If you wanted to make this more veggie-forward that would be easy to do. Carrot sticks, celery sticks, radishes, snow peas, endive leaves, any dippable veggie would be great on the side.
If you're looking for a winning appetizer recipe, look no further! This is a winner!
White Bean Dip with Pita Chips
Adapted from Food Network
by Giada De Laurentiis
1 (15-ounce) can cannellini beans, drained and rinsed
2 cloves garlic
2 tablespoons fresh lemon juice
1/3 cup olive oil, plus 4 tablespoons
1/4 cup (loosely packed) fresh Italian parsley
salt and pepper, to taste
1 teaspoon dried oregano
Preheat oven to 400F. Place the beans, garlic, lemon juice, 1/3 cup olive oil, and parsley in the work bowl of a food processor (I used my high-speed blender and it worked just fine).

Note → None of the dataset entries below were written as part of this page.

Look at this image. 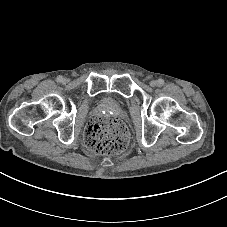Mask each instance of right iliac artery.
<instances>
[{"mask_svg": "<svg viewBox=\"0 0 227 227\" xmlns=\"http://www.w3.org/2000/svg\"><path fill=\"white\" fill-rule=\"evenodd\" d=\"M56 81L59 82V83H61L63 81V77L59 75L57 77Z\"/></svg>", "mask_w": 227, "mask_h": 227, "instance_id": "1", "label": "right iliac artery"}]
</instances>
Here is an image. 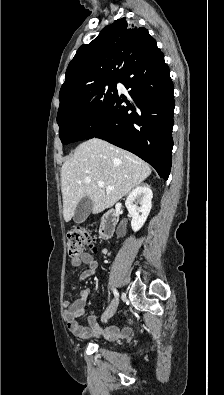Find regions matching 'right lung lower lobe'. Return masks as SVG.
Instances as JSON below:
<instances>
[{"mask_svg":"<svg viewBox=\"0 0 224 395\" xmlns=\"http://www.w3.org/2000/svg\"><path fill=\"white\" fill-rule=\"evenodd\" d=\"M120 82L130 89V99L117 93L84 139L100 138L126 149L167 180L172 164L174 86L157 45L137 59Z\"/></svg>","mask_w":224,"mask_h":395,"instance_id":"right-lung-lower-lobe-1","label":"right lung lower lobe"}]
</instances>
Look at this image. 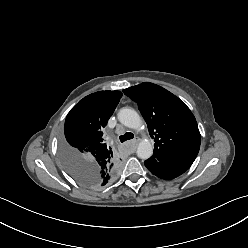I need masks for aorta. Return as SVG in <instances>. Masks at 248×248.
Returning <instances> with one entry per match:
<instances>
[{
	"label": "aorta",
	"mask_w": 248,
	"mask_h": 248,
	"mask_svg": "<svg viewBox=\"0 0 248 248\" xmlns=\"http://www.w3.org/2000/svg\"><path fill=\"white\" fill-rule=\"evenodd\" d=\"M118 120L131 129H139L142 121L140 115L132 108H123L118 113ZM153 154V146L149 140H142L137 147V156L146 160Z\"/></svg>",
	"instance_id": "obj_1"
}]
</instances>
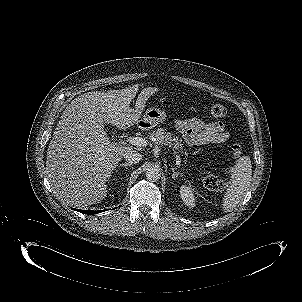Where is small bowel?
Returning <instances> with one entry per match:
<instances>
[{
    "instance_id": "1",
    "label": "small bowel",
    "mask_w": 302,
    "mask_h": 302,
    "mask_svg": "<svg viewBox=\"0 0 302 302\" xmlns=\"http://www.w3.org/2000/svg\"><path fill=\"white\" fill-rule=\"evenodd\" d=\"M175 127L189 145L222 144L229 138L225 125L220 121L206 123L197 118L184 119L177 120Z\"/></svg>"
}]
</instances>
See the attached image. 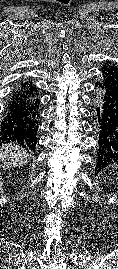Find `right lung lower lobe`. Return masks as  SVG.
Instances as JSON below:
<instances>
[{"mask_svg": "<svg viewBox=\"0 0 118 269\" xmlns=\"http://www.w3.org/2000/svg\"><path fill=\"white\" fill-rule=\"evenodd\" d=\"M32 83H24L12 95L0 125L3 142H16L35 150L38 131L39 99Z\"/></svg>", "mask_w": 118, "mask_h": 269, "instance_id": "1", "label": "right lung lower lobe"}]
</instances>
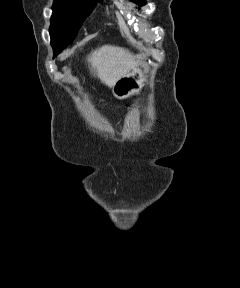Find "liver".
<instances>
[{
	"mask_svg": "<svg viewBox=\"0 0 240 288\" xmlns=\"http://www.w3.org/2000/svg\"><path fill=\"white\" fill-rule=\"evenodd\" d=\"M136 58L124 48L104 45L89 55L88 62L101 82L113 87L120 77L138 65Z\"/></svg>",
	"mask_w": 240,
	"mask_h": 288,
	"instance_id": "6515ba94",
	"label": "liver"
}]
</instances>
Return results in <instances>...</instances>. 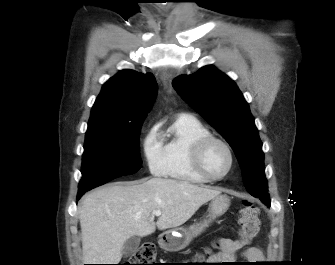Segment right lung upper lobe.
<instances>
[{"instance_id": "cb5924a9", "label": "right lung upper lobe", "mask_w": 335, "mask_h": 265, "mask_svg": "<svg viewBox=\"0 0 335 265\" xmlns=\"http://www.w3.org/2000/svg\"><path fill=\"white\" fill-rule=\"evenodd\" d=\"M156 92L157 83L152 74L120 71L103 85L92 107L86 134L120 133L143 123Z\"/></svg>"}]
</instances>
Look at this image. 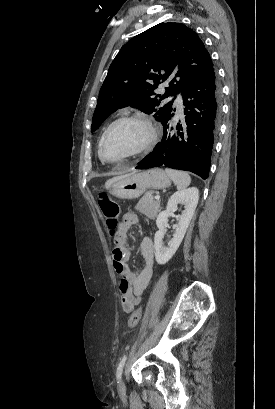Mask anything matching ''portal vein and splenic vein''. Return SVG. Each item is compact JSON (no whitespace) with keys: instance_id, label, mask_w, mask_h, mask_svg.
Listing matches in <instances>:
<instances>
[{"instance_id":"18ae733b","label":"portal vein and splenic vein","mask_w":275,"mask_h":409,"mask_svg":"<svg viewBox=\"0 0 275 409\" xmlns=\"http://www.w3.org/2000/svg\"><path fill=\"white\" fill-rule=\"evenodd\" d=\"M155 198H157V200H158V198H160L159 194H158V196H155Z\"/></svg>"}]
</instances>
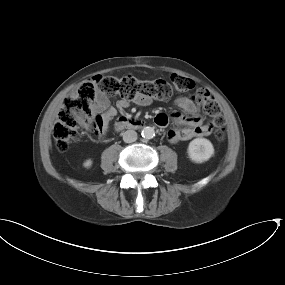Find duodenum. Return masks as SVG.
I'll list each match as a JSON object with an SVG mask.
<instances>
[{"label": "duodenum", "mask_w": 285, "mask_h": 285, "mask_svg": "<svg viewBox=\"0 0 285 285\" xmlns=\"http://www.w3.org/2000/svg\"><path fill=\"white\" fill-rule=\"evenodd\" d=\"M141 126L142 122L128 117H121L114 124V128L117 132L124 129H138Z\"/></svg>", "instance_id": "1"}]
</instances>
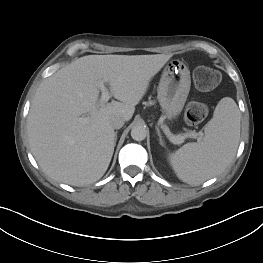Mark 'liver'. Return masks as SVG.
I'll return each instance as SVG.
<instances>
[{
	"label": "liver",
	"instance_id": "1",
	"mask_svg": "<svg viewBox=\"0 0 263 263\" xmlns=\"http://www.w3.org/2000/svg\"><path fill=\"white\" fill-rule=\"evenodd\" d=\"M171 57L88 55L45 79L32 100L27 123L31 151L43 172L73 186L98 181L114 152L111 119L132 118L149 82ZM100 83H108L118 101L101 103Z\"/></svg>",
	"mask_w": 263,
	"mask_h": 263
}]
</instances>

Pulse until the mixture is coarsely chopped. Season with salt and pepper, to taste. Transfer the bean puree to a small bowl.
Cut each pita in half and then into 8 wedges. Arrange the pita wedges on a large baking sheet. Pour the remaining oil over the pitas. Toss and spread out the wedges evenly. Sprinkle with the oregano, salt, and pepper. Bake for 8 to 12 minutes, or until toasted and golden in color.
Serve the pita toasts warm or at room temperature alongside the bean puree.